[WHAT IS EXPECTED]
Which lines of the data below hold "NeoPress"? Copy each of them.
Content starts
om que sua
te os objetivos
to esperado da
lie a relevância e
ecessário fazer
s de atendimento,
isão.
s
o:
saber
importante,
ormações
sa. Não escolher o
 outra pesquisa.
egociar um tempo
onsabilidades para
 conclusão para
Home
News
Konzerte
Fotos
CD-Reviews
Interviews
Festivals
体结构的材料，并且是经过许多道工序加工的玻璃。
Content ends
Content starts
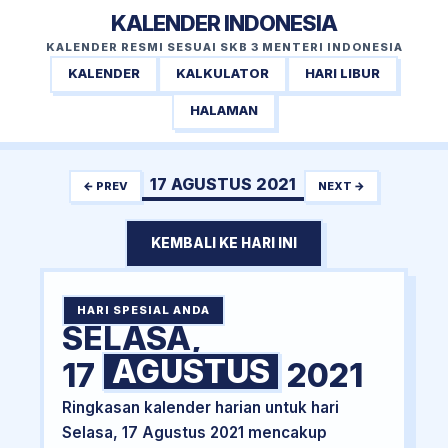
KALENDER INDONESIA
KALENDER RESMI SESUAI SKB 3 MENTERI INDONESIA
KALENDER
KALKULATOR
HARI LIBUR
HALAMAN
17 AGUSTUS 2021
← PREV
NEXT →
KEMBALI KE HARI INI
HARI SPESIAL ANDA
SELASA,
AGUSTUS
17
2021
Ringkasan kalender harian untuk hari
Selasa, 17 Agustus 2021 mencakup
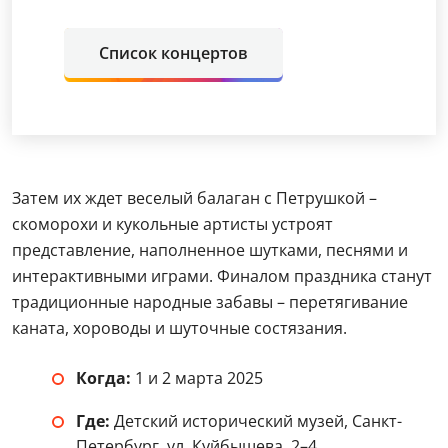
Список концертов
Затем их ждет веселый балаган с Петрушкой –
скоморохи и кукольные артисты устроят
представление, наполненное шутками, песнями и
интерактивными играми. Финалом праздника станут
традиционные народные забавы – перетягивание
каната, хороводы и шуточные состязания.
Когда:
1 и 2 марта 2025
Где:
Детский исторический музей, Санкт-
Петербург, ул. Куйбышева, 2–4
Content ends
Content starts
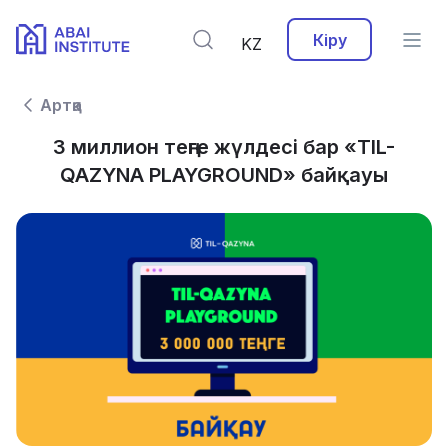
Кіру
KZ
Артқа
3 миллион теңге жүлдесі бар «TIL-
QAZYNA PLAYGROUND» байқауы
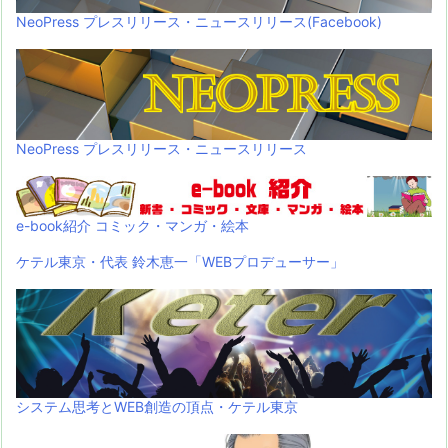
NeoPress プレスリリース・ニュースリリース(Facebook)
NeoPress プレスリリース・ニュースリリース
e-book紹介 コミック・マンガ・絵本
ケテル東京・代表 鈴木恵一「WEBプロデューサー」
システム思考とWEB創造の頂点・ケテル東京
Content ends
[EXERCISE ANSWER]
NeoPress プレスリリース・ニュースリリース(Facebook)
NeoPress プレスリリース・ニュースリリース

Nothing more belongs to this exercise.